Be Rooted has become one of the most talked-about inclusive stationery brands in the country because it does more than decorate paper. It reframes who stationery is for, whose stories belong in everyday products, and what self-expression can look like when it is rooted in culture rather than squeezed into a one-size-fits-all template. Foster’s success also proves something the retail world should have figured out a while ago: representation is not a niche feature. It is good design, smart business, and a better customer experience.

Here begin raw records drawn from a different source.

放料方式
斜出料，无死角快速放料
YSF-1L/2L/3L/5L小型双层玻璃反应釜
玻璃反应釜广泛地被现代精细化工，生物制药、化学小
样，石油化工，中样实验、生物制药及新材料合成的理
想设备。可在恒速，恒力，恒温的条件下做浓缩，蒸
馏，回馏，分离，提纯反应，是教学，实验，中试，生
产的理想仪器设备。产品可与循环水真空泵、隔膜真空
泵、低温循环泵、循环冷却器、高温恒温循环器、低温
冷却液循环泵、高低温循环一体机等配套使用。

From a Missing Voice in the Aisle to a Brand with a Mission
Before Be Rooted existed, Jasmin Foster was already the kind of person who loved stationery with the enthusiasm usually reserved for concert tickets and good fries. She has described being the little girl who got excited about school supplies and the adult who bought a fresh planner whenever a new chapter began. But even with that love for paper goods, there was a disconnect. The stationery aisle did not fully reflect her culture, her language, or the women she knew.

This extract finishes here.